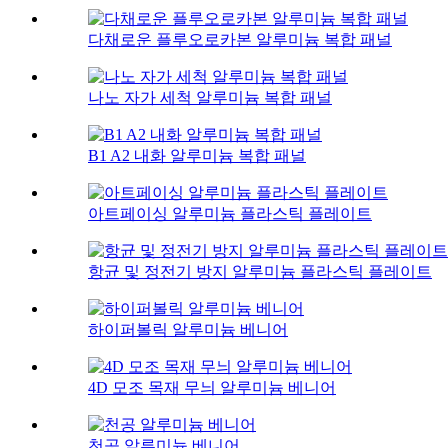
다채로운 플루오로카본 알루미늄 복합 패널
나노 자가 세척 알루미늄 복합 패널
B1 A2 내화 알루미늄 복합 패널
아트페이싱 알루미늄 플라스틱 플레이트
항균 및 정전기 방지 알루미늄 플라스틱 플레이트
하이퍼볼릭 알루미늄 베니어
4D 모조 목재 무늬 알루미늄 베니어
천공 알루미늄 베니어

▶ _WORK TO BE COMPLETED_
In the copy, keep every line of the data above exactly and drop each picture.

▶ _ANSWER TO THE EXERCISE_
다채로운 플루오로카본 알루미늄 복합 패널
나노 자가 세척 알루미늄 복합 패널
B1 A2 내화 알루미늄 복합 패널
아트페이싱 알루미늄 플라스틱 플레이트
항균 및 정전기 방지 알루미늄 플라스틱 플레이트
하이퍼볼릭 알루미늄 베니어
4D 모조 목재 무늬 알루미늄 베니어
천공 알루미늄 베니어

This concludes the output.